_THE TASK_:
Wherever a line of the data contains "from", copy that line.

_DATA EXCERPTS_:
• • • • •
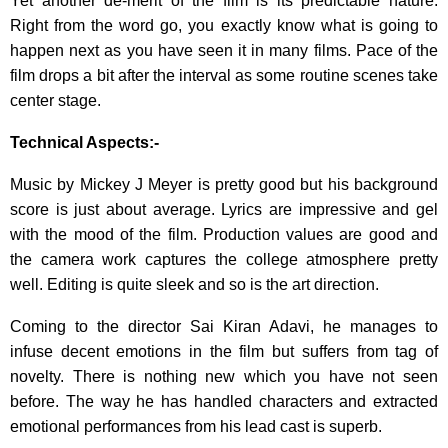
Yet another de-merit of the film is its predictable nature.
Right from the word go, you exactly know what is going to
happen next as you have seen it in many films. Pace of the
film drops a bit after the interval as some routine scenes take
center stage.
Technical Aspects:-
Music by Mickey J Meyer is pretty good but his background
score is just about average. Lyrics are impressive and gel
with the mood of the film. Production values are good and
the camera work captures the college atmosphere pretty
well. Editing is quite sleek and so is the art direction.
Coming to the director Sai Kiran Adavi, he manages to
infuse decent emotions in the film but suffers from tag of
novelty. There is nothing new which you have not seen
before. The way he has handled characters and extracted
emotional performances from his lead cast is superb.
• • • • •
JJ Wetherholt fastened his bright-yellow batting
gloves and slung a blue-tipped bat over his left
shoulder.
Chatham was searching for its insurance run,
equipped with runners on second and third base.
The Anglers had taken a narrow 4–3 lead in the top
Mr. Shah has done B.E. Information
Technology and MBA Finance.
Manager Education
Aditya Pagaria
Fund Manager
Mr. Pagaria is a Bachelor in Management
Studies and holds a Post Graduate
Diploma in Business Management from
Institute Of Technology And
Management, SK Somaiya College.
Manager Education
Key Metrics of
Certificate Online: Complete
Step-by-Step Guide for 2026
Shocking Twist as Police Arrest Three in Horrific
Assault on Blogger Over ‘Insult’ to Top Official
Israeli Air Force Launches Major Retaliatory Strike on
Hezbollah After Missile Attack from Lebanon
• • • • •
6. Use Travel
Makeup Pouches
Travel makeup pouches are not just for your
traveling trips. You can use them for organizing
• • • • •
_RESPONSE_:
Right from the word go, you exactly know what is going to
infuse decent emotions in the film but suffers from tag of
emotional performances from his lead cast is superb.
Diploma in Business Management from
Hezbollah After Missile Attack from Lebanon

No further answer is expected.